Large language models can carry out parts of statistical proofs but struggle to pick the right strategy
Researchers studied how widely available large language models (LLMs) help with a hard kind of expert work: developing statistical proofs. They found that these models can execute technical steps reliably when the problem is stated precisely and a clear strategy is given. But the same models become unreliable when the task is open‑ended, requires a long chain of reasoning, or asks the model to choose and adapt a proof strategy on its own.
To reach this conclusion the team used statistical proof development as a “window” into human–AI collaboration. They ran four paired case studies, which together covered eight research‑level proof problems from everyday statistical research. The problems came from high‑dimensional inference, extreme‑value theory, transfer learning, and differential privacy. The authors tested three general‑purpose models — GPT‑5.4 Thinking, Gemini 3.1 Pro, and Claude Opus 4.6 — and report that the qualitative results were consistent across all three. Most of the proof problems were taken from ongoing projects without public solutions; in one high‑dimensional case the models reached a correct result by a different route than the existing paper.

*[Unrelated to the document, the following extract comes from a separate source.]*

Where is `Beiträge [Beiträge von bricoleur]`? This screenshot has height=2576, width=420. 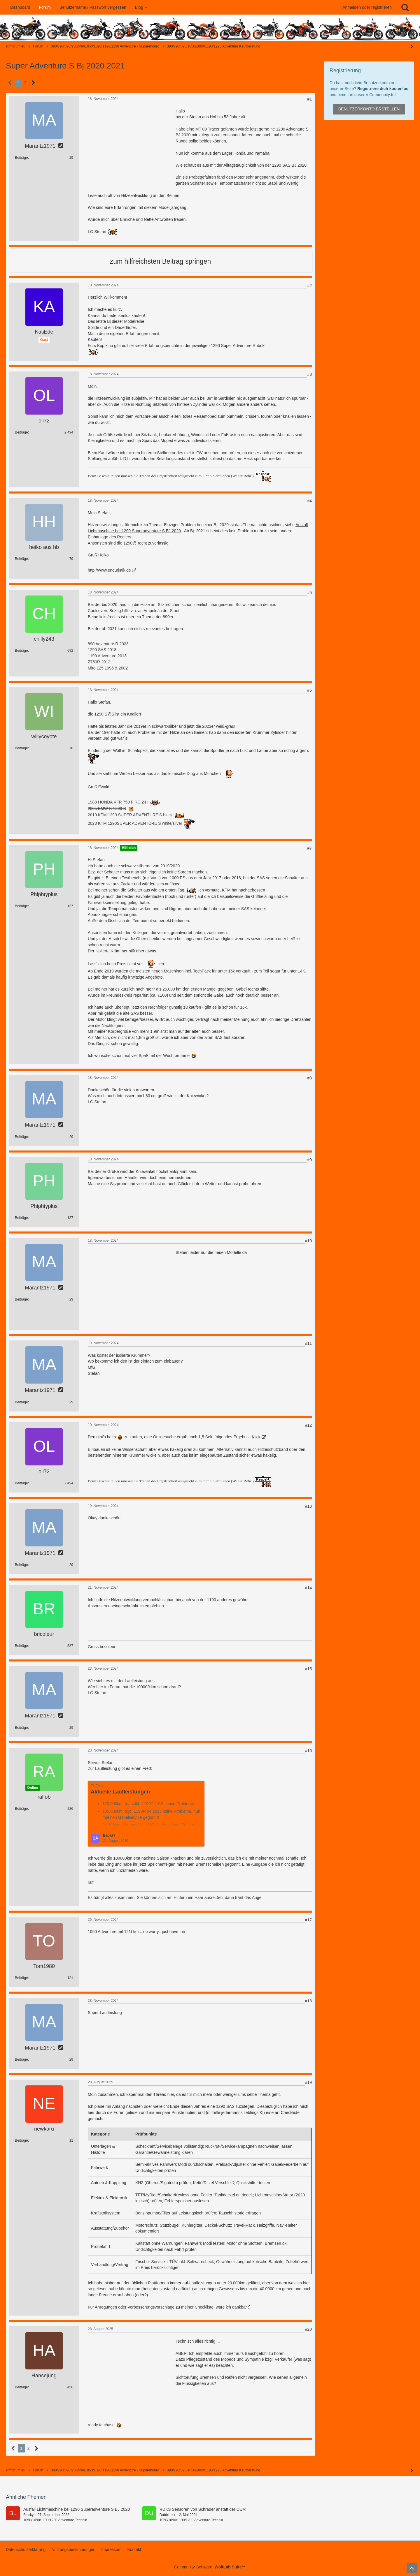 Beiträge [Beiträge von bricoleur] is located at coordinates (21, 1646).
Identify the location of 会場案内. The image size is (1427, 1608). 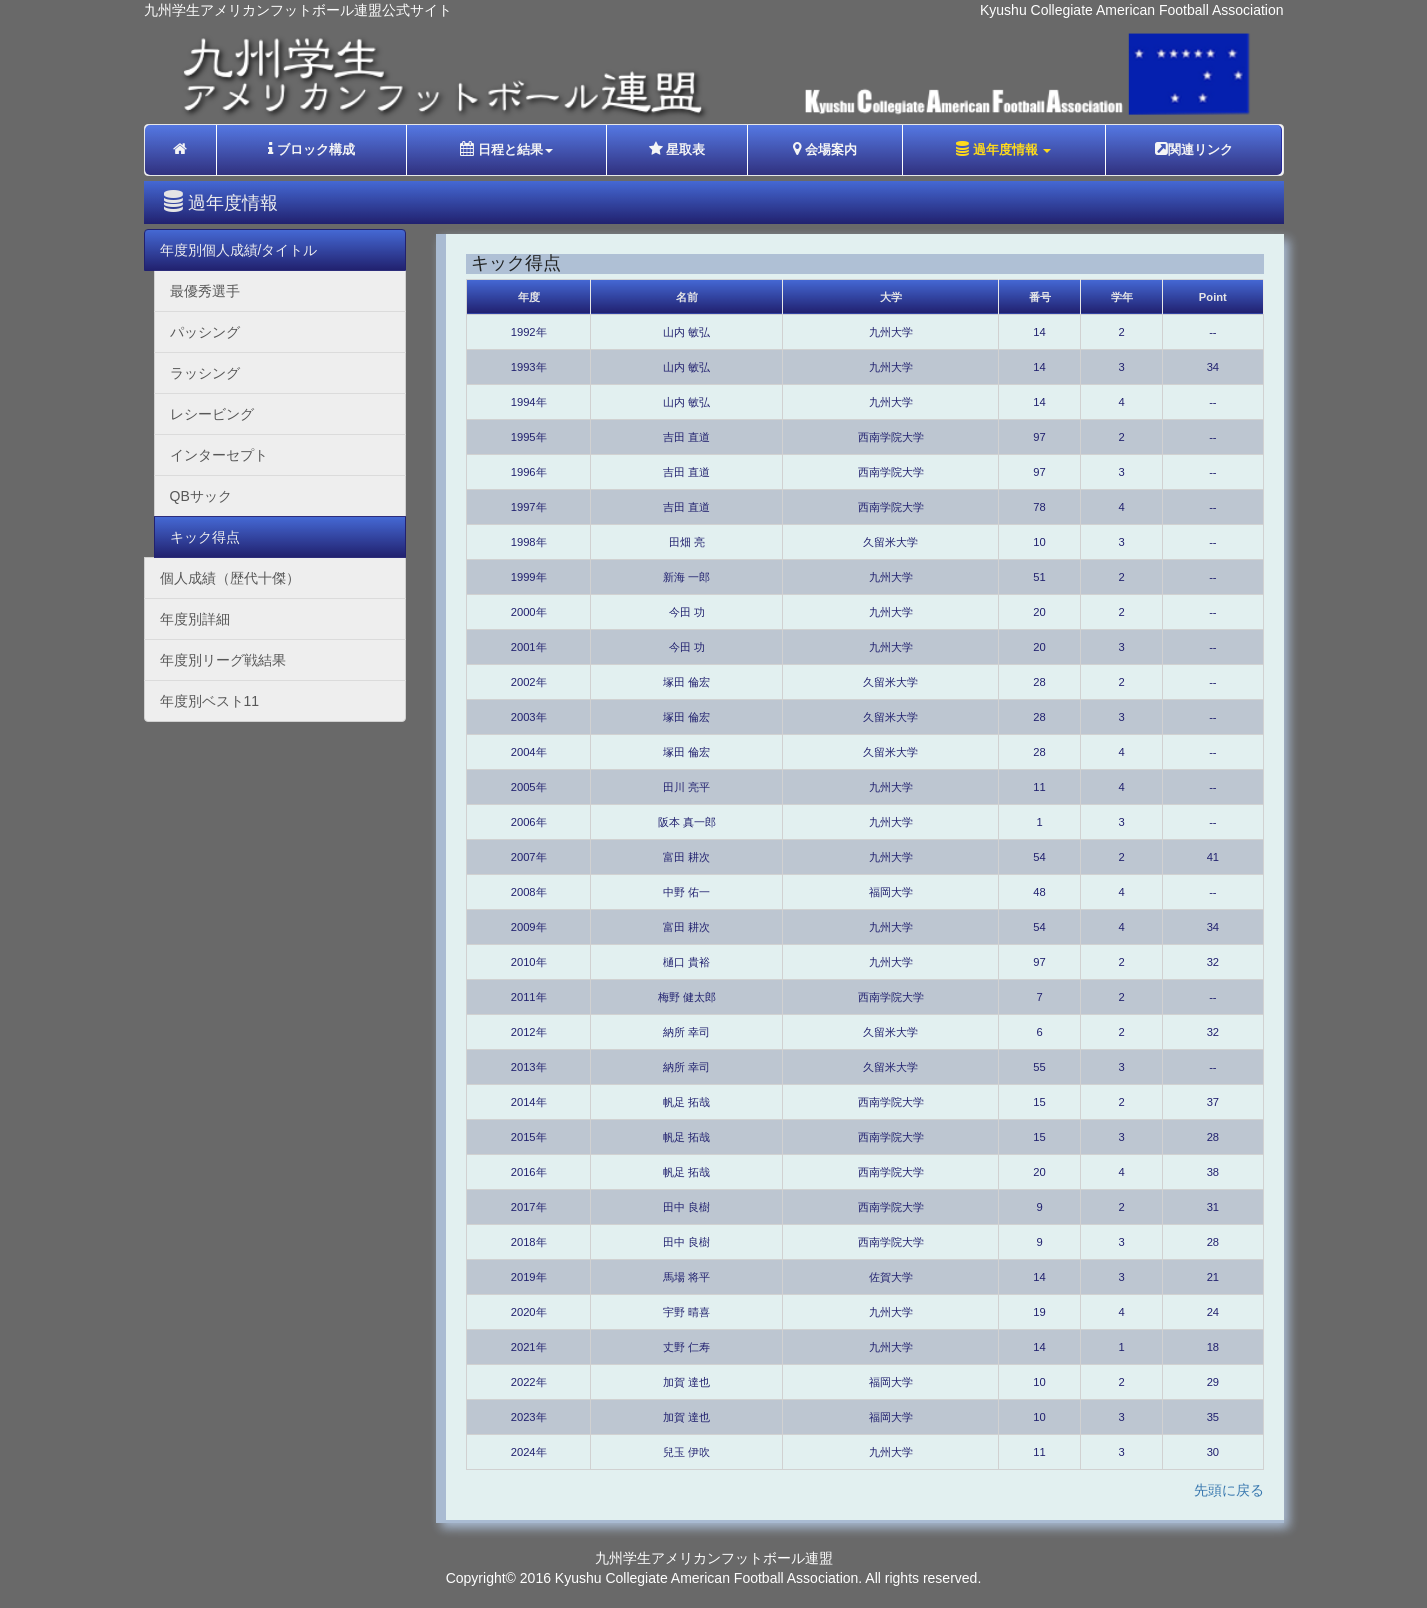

At a high level, the paper identifies an “execution–strategy gap.” Current LLMs can carry out a supplied strategy: compute a step, manipulate an expression, or fill in a technical argument when the assumptions and targets are clear. They do poorly at the earlier, more open tasks that statisticians face: turning a real‑world scientific question into a statistical model, choosing which of many domain‑specific strategies to use, and adapting that strategy to the details of the problem. The authors argue these earlier steps require deep expertise in both the statistical literature and the real‑world context, and so are not removed by AI — they are relocated to where human judgment matters most.